PARIS (Reuters) - Europe should tread carefully in its quest to cap bankers' bonuses at no more than their annual salary as this could lead to higher basic pay, making it harder for lenders to claw back rewards and build capital, a top UK regulator said on Tuesday.
EU lawmakers, supported by Germany and France but opposed by Britain, argue that imposing caps on bankers' bonuses will prevent the sort of excessive risk taking that contributed to the financial crisis.
The danger is that banks may respond by hiking basic salaries to attract talent, said Andrew Bailey, top supervisor of banks and insurers at Britain's Financial Services Authority.

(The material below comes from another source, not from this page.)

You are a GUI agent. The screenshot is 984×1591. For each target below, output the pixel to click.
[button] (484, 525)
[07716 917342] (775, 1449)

"I am sceptical ... There is a real danger that (a bonus cap) pushes up fixed costs," Bailey told an Economist conference.
"It makes it more difficult to increase retained earnings and build capital ... (and) makes it harder to actually claw back remuneration.

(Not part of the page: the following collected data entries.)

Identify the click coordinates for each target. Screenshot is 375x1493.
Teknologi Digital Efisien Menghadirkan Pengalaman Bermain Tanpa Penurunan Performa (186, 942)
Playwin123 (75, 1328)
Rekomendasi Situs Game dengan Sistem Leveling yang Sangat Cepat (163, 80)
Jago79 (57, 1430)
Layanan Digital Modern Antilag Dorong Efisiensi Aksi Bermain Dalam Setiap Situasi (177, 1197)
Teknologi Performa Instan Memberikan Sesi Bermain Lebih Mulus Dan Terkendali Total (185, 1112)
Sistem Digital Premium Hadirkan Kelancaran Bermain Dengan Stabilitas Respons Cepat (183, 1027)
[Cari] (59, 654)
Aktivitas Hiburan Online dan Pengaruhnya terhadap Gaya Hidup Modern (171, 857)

"I would urge caution on the issue."
Along with caps on bonuses, the EU's parliament and member states are finalising the implementation of tougher post-crisis rules on risk known as Basel III. The European Commission is also examining recommendations by a group led by Finland's top central banker to ring-fence banks' risky trading assets.

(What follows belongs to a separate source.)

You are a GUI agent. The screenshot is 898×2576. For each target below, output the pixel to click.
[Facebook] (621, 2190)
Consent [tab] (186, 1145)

Commissioner Michel Barnier told the conference that final proposals on how to reform Europe's banks would take into account the uncertain economic recovery and individual countries' attempts to reform their banking sectors.
"We must take account of the (solution's) impact on the real economy, as well as how it fits in with structures that have already been proposed in Europe or elsewhere in the world," Barnier said.